" C´est que c´est malsain ( pour moi) "
C´est là tout le problème, les gens ont tendance à généraliser ce qu´ils pensent d´une chose et tendent à penser qu´ils détiennent la vérité ( Un fait encore plus vrai pour les croyants car la foi religieuse est une foi " aveugle et totale" envers le Dieu vénéré.)
Le truc des croyants c´est que pour eux, il y a une justice divine. Bah ok, laissez faire Dieu Il nous punira s´Il le veut.
Vous le trouvez malsain alors passez votre chemin, considérez cela comme une tentation du diable si vous le souhaitez.
Personnellement ce que je trouve malsain ce sont les extremistes ( religieux ou politiques) qui font leurs conneries en vrai et pas dans un jeu.
Et d´après ce que j´en sais, le pourcentage de personnes équilibrées dans les joueurs est supérieur à celui des personnes équilibrées dans les non-joueurs. ( La plupart des actes violents étant perpétrés par des types qui n´ont jamais ou presque jamais joué au jeu vidéo, mais ça on l´oublie si facilement quand ca arrange...). Entre un politique assoiffé de pouvoir et un joueur assoifé de carnage virtuel, qui est le plus dangereux pour l´humanité ?
Si seulement les gens pouvaient s´instruire et s´assagir, le monde se porterait mieux. :/
" Postal 2 est interdit en France, parce que sinon c´est directe en justice normalement ils ont pas le droit de faire des jeu comme postal 2 "
J´ai pas joué à Postal, mais pourquoi ils n´auraient pas le droit? Parce que le jeu te déplait ?
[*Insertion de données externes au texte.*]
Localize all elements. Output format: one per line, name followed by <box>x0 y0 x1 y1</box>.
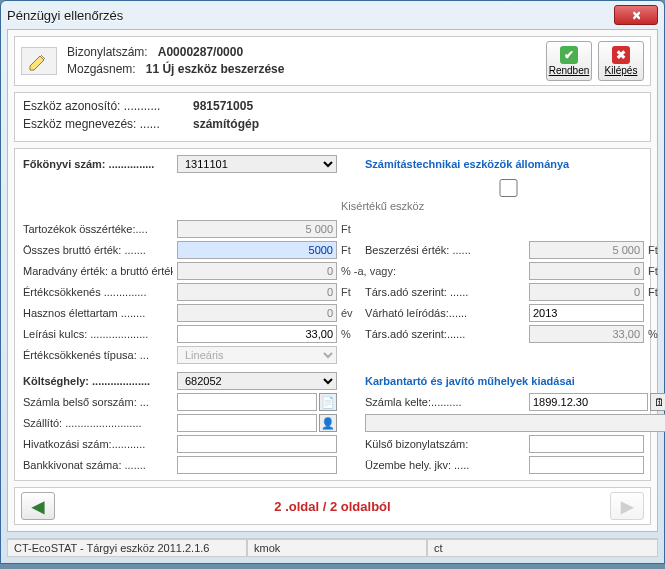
titlebar: Pénzügyi ellenőrzés ✕ <box>1 1 664 29</box>
rate-input[interactable] <box>177 325 337 343</box>
status-app: CT-EcoSTAT - Tárgyi eszköz 2011.2.1.6 <box>7 539 247 557</box>
commissioning-label: Üzembe hely. jkv: ..... <box>365 459 525 471</box>
costcenter-desc: Karbantartó és javító műhelyek kiadásai <box>365 375 665 387</box>
invoice-date-input[interactable] <box>529 393 648 411</box>
costcenter-label: Költséghely: ................... <box>23 375 173 387</box>
supplier-input[interactable] <box>177 414 317 432</box>
asset-id-label: Eszköz azonosító: ........... <box>23 99 193 113</box>
corptax2-label: Társ.adó szerint:...... <box>365 328 525 340</box>
corptax1-label: Társ.adó szerint: ...... <box>365 286 525 298</box>
arrow-left-icon: ◀ <box>32 497 44 516</box>
expected-input[interactable] <box>529 304 644 322</box>
calendar-button[interactable]: 🗓 <box>650 393 665 411</box>
pager: ◀ 2 .oldal / 2 oldalból ▶ <box>14 487 651 525</box>
asset-id-section: Eszköz azonosító: ........... 981571005 … <box>14 92 651 142</box>
ok-button[interactable]: ✔ Rendben <box>546 41 592 81</box>
deprec-input <box>177 283 337 301</box>
gross-input[interactable] <box>177 241 337 259</box>
commissioning-input[interactable] <box>529 456 644 474</box>
window-title: Pénzügyi ellenőrzés <box>7 8 614 23</box>
lifespan-input <box>177 304 337 322</box>
voucher-value: A0000287/0000 <box>158 45 243 59</box>
corptax1-input <box>529 283 644 301</box>
supplier-lookup-button[interactable]: 👤 <box>319 414 337 432</box>
invoice-lookup-button[interactable]: 📄 <box>319 393 337 411</box>
deprec-label: Értékcsökkenés .............. <box>23 286 173 298</box>
gross-label: Összes bruttó érték: ....... <box>23 244 173 256</box>
costcenter-select[interactable]: 682052 <box>177 372 337 390</box>
statusbar: CT-EcoSTAT - Tárgyi eszköz 2011.2.1.6 km… <box>7 538 658 557</box>
movement-value: 11 Új eszköz beszerzése <box>146 62 285 76</box>
next-page-button: ▶ <box>610 492 644 520</box>
status-other: ct <box>427 539 658 557</box>
supplier-label: Szállító: ......................... <box>23 417 173 429</box>
expected-label: Várható leíródás:...... <box>365 307 525 319</box>
ledger-select[interactable]: 1311101 <box>177 155 337 173</box>
close-icon: ✕ <box>632 9 641 22</box>
page-indicator: 2 .oldal / 2 oldalból <box>55 499 610 514</box>
document-header: Bizonylatszám: A0000287/0000 Mozgásnem: … <box>14 36 651 86</box>
bank-statement-label: Bankkivonat száma: ....... <box>23 459 173 471</box>
invoice-internal-label: Számla belső sorszám: ... <box>23 396 173 408</box>
low-value-label: Kisértékű eszköz <box>341 200 424 212</box>
status-user: kmok <box>247 539 427 557</box>
window-close-button[interactable]: ✕ <box>614 5 658 25</box>
external-voucher-label: Külső bizonylatszám: <box>365 438 525 450</box>
residual-label: Maradvány érték: a bruttó érték . <box>23 265 173 277</box>
calendar-icon: 🗓 <box>654 396 665 408</box>
lifespan-label: Hasznos élettartam ........ <box>23 307 173 319</box>
purchase-input <box>529 241 644 259</box>
rate-label: Leírási kulcs: ................... <box>23 328 173 340</box>
movement-label: Mozgásnem: <box>67 62 136 76</box>
form-section: Főkönyvi szám: ............... 1311101 S… <box>14 148 651 481</box>
purchase-label: Beszerzési érték: ...... <box>365 244 525 256</box>
app-window: Pénzügyi ellenőrzés ✕ Bizonylatszám: A00… <box>0 0 665 564</box>
person-icon: 👤 <box>321 417 335 430</box>
exit-icon: ✖ <box>612 46 630 64</box>
bank-statement-input[interactable] <box>177 456 337 474</box>
residual-pct-input <box>177 262 337 280</box>
external-voucher-input[interactable] <box>529 435 644 453</box>
invoice-date-label: Számla kelte:.......... <box>365 396 525 408</box>
document-icon: 📄 <box>321 396 335 409</box>
voucher-label: Bizonylatszám: <box>67 45 148 59</box>
supplier-name-input <box>365 414 665 432</box>
reference-label: Hivatkozási szám:........... <box>23 438 173 450</box>
asset-name-label: Eszköz megnevezés: ...... <box>23 117 193 131</box>
prev-page-button[interactable]: ◀ <box>21 492 55 520</box>
exit-button[interactable]: ✖ Kilépés <box>598 41 644 81</box>
edit-icon <box>21 47 57 75</box>
ledger-desc: Számítástechnikai eszközök állománya <box>365 158 665 170</box>
arrow-right-icon: ▶ <box>621 497 633 516</box>
invoice-internal-input[interactable] <box>177 393 317 411</box>
asset-id-value: 981571005 <box>193 99 253 113</box>
accessories-label: Tartozékok összértéke:.... <box>23 223 173 235</box>
residual-value-input <box>529 262 644 280</box>
corptax2-input <box>529 325 644 343</box>
accessories-input <box>177 220 337 238</box>
check-icon: ✔ <box>560 46 578 64</box>
reference-input[interactable] <box>177 435 337 453</box>
ledger-label: Főkönyvi szám: ............... <box>23 158 173 170</box>
asset-name-value: számítógép <box>193 117 259 131</box>
low-value-checkbox[interactable] <box>345 179 665 197</box>
deprec-type-label: Értékcsökkenés típusa: ... <box>23 349 173 361</box>
deprec-type-select: Lineáris <box>177 346 337 364</box>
Je joue aux jeux vidéos violents depuis que je suis petit, et je dois être une des personnes les moins promptes à m´énerver sur cette planète.
Donc pourquoi interdire ?
Bref, votre religion peut vous interdire certaines choses, mais n´appliquez pas ces interdictions à ceux qui ne partagent pas votre foi.
J´évite de dire ce que je pense de la religion pour ne pas froisser les croyants, alors que les croyants ne viennent pas nous embêter gracieusement avec leurs idéaux.
Ca vaut pour les pétitions et autres qu´on peut trouver pour je ne sais quelque raison saugrenue.
Enfin bon, à chaque fois que je parle de ça, je rencontre un mur.